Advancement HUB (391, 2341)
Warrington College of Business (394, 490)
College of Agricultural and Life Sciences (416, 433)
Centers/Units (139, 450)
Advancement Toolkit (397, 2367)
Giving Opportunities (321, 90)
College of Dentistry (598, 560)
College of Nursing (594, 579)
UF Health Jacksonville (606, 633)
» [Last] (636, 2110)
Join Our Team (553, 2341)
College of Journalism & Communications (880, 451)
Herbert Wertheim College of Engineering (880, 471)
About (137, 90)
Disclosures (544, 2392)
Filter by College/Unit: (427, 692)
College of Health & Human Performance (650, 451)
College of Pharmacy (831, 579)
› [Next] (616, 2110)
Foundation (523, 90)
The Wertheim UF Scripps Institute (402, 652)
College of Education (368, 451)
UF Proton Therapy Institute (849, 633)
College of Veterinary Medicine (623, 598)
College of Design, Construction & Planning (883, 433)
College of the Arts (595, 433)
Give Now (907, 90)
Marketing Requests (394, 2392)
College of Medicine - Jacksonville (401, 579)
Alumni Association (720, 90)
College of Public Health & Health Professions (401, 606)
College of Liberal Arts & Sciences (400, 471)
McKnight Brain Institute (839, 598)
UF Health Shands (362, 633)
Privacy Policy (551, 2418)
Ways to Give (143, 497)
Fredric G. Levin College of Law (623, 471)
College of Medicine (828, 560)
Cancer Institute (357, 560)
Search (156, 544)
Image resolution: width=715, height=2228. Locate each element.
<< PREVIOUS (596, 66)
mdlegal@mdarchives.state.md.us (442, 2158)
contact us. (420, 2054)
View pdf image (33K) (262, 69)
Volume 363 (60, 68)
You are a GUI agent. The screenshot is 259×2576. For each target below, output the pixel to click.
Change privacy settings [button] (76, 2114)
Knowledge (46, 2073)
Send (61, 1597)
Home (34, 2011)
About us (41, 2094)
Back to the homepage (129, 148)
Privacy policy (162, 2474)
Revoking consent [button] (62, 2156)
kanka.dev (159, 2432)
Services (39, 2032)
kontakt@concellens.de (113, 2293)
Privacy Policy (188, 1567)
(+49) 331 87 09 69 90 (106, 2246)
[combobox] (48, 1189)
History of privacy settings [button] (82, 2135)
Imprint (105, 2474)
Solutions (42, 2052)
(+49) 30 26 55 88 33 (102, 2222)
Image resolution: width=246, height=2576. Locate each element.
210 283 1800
• • •
Would you tally the lines above that include "Health" and reply with only the total?

▶ [Written response]:
4